Verification and Validation (V&V) of System Behavior Specifications
Systems Engineering and Systems Management Transformation
Report Number: SERC-2018-TR-116
Publication Date: 2018-10-31
Project: Verification and Validation (V&V) of System Behavior Specifications
Dr. Kristin Giammarco
Dr. Mark Blackburn
This technical report summarizes the accomplishments for Research Task RT-176 – Verification and Validation (V&V) of System Behavior Specifications.
The NAVAIR workforce has a need for Model Centric Systems Engineering (MCSE) methods, processes and tools (MPTs) capable of assessing the goodness of system behavior specifications and other requirements earlier in the lifecycle of a system. In particular, the NAVAIR Systems Engineering Transformation (SET) initiative aims to leverage and extend existing research in the area of MPTs for performing early V&V of requirements and architecture models managed within its organization, and to educate its workforce in the use of automated tools for conducting early and continuous V&V across the entire lifecycle. Several Unmanned Aerial Vehicle (UAV) system models have been developed for use as a case study to test new and improved MPTs that have been developed as a result of this task. These MPTs are expected to apply to other systems in many domains throughout DOD and other government agencies.
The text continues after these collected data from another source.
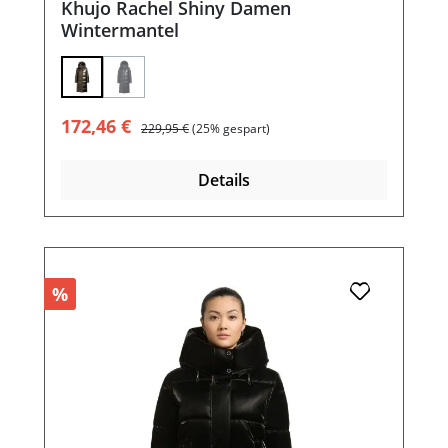
Khujo Rachel Shiny Damen
Wintermantel
(Diese Option ist zurzeit nicht verfügbar.)
Verkaufspreis:
Regulärer Preis:
172,46 €
229,95 €
(25% gespart)
Details
%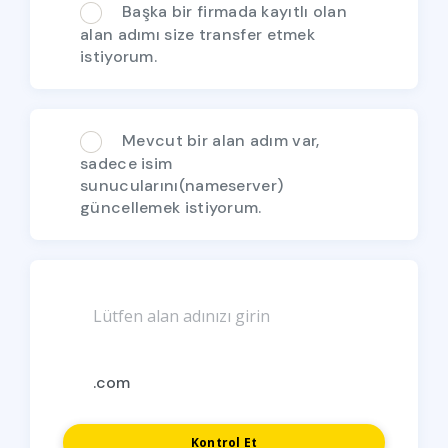
Başka bir firmada kayıtlı olan
alan adımı size transfer etmek
istiyorum.
Mevcut bir alan adım var,
sadece isim
sunucularını(nameserver)
güncellemek istiyorum.
Kontrol Et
The objectives of this work are aligned to NAVAIR SET tasks as follows:
Model-based V&V Demo (Task Lead: Kristin Giammarco)
• Formalize UAV behavior specifications into MBSE architecture tool(s)
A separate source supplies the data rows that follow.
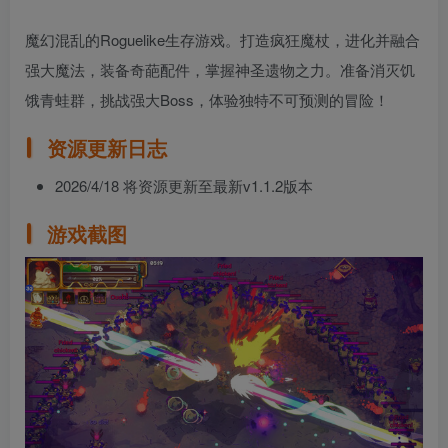
魔幻混乱的Roguelike生存游戏。打造疯狂魔杖，进化并融合
强大魔法，装备奇葩配件，掌握神圣遗物之力。准备消灭饥
饿青蛙群，挑战强大Boss，体验独特不可预测的冒险！
资源更新日志
2026/4/18 将资源更新至最新v1.1.2版本
游戏截图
– using Monterey Phoenix for comprehensive use case scenario generation
– Core Value Proposition: Manual drawing of a limited set of use cases is replaced with automatic and comprehensive scenario generation, enabling humans to spend more time on requirements analysis and V&V tasks that cannot be automated. Correction of errors in system behavior is then done much earlier.
• Demonstrate use of the UAV behavior model for early V&V analysis of requirements
– using MP to expose positive and negative system behaviors permitted by the design
– Core Value Proposition: Requirements gaps are identified and fixed early (before contracting), through inspection of a comprehensive set of use case scenarios.
• Formalize patterns of common design flaws or other model properties
– using MP event grammar to store system behavior templates
– Core Value Propositions: Save money by eliminating error-prone, labor-intensive, and expensive manual checking, and provide specification for testing contracted models for presence or absence of wanted and unwanted system behaviors discovered during early model-based V&V.
Training Content Development and Delivery (Task Lead: Ron Carlson)
The mission of this task is to create a full modeling methodology training curriculum. Training materials were developed to teach the NAVAIR workforce the necessary skills to perform in a model centric environment.
The goals of this task were to create an acquisition workforce transformed to understand and value model-based methods as well as be trained in model-based collaboration and technical review methods.
The objectives of this task were to create a series of classes and workshops that will be available as needed by the workforce.
Specific tasks for FY18 included:
1. Creation of a workshop that will serve as a kick-off for a program office to start a program as a model based project. This workshop will provide an overview of the processes, methods and tools needed in order to create a model based acquisition program. This workshop will cover the program from conception to approximately source selection.
2. Creation of course objectives for three courses:
a. Basics of SysML. A course on the basics of SysML.
b. Intermediate SysML. A course that will introduce how to develop models using SysML and MagicDraw Cameo.
c. Advanced SysML. A course that goes further than the basics of SysML and delves deeper into the use of the Cameo tool to create architectures.
3. Creation of the Basics of SysML course.
Coaching & Mentoring (Task Lead: Kristin Giammarco)
• Create a catalog of typical architecture model views for behavior containing good practices (patterns*), poor practices (anti-patterns†), and pattern / anti-pattern examples.
– See Appendix E for this catalog.
• Provide ongoing mentoring and coaching support as needed on pilot projects.